Date: 2009-01-20 01:56 am (UTC)
From: [identity profile] mungo-jerrie.livejournal.com
"I know, I'm writing a review and I'm being really negative"

Ah, is it that time already? :) Seems like every few months, you disinter Jane and have a go at her work. I think most of Pros fandom know you don't like her writing-word choice, characterization, attitudes, themes, the lot. She *is* a big part of early fandom, and a lot of older fans *do* like her work (as do a lot of new fans) and she *was* prolific, so if you want to "review" Pros in a lit crit sense, you do run smack in to Jane...but this is beginning to sound like a very old tune. To paraphrase a catchphrase from another fandom, "she's dead, Jim." We got it the first time.

Unless of course, you simply find it therapeutic, to go over and over the things you don't like about Jane's work? Our dog has a wooly toy, made out of a bit of old sheepskin. When he's had a bad day, he digs it out and beats the *snot* out of it. He seems to feel very much better about life after. :)

Here's a question for you: why don't you *write* more? I've read your fic; I *like* your fic. Twenty or thirty years from now, all that the fandom may know about *you* might be your fic.

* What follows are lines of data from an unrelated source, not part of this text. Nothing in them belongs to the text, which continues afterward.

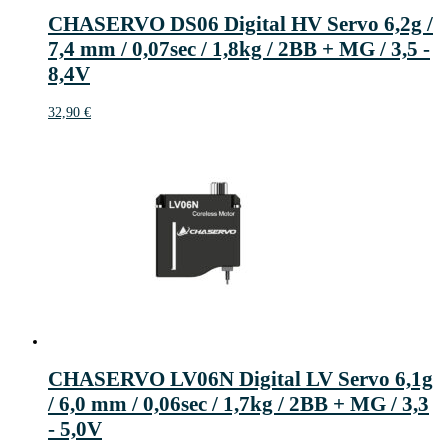
CHASERVO DS06 Digital HV Servo 6,2g /
7,4 mm / 0,07sec / 1,8kg / 2BB + MG / 3,5 -
8,4V
32,90
€
CHASERVO LV06N Digital LV Servo 6,1g
/ 6,0 mm / 0,06sec / 1,7kg / 2BB + MG / 3,3
- 5,0V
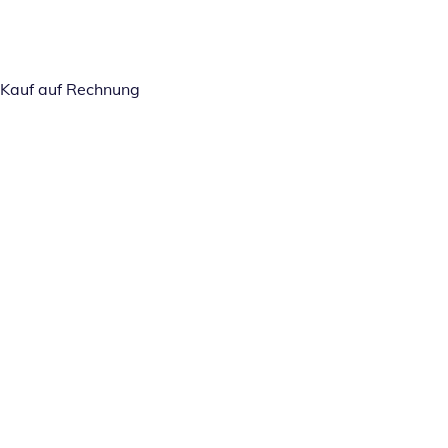
Kauf auf Rechnung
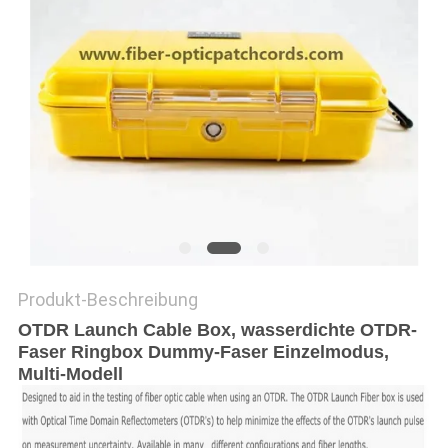
SITEMAP
PRIVACY
POLICY
Produkt-Beschreibung
OTDR Launch Cable Box, wasserdichte OTDR-
Faser Ringbox Dummy-Faser Einzelmodus,
Multi-Modell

It'd be a shame if there weren't more of it because you spend all your time reviewing old work. A fan once complained that she didn't like the Pros fandom because all they did was spend their time going over and over old fic. I objected, because I consider thirty years of fic to be a treasure...but now I wonder if she wasn't right-if *that's* the public perception of Pros fandom: obsessed with reviewing the past.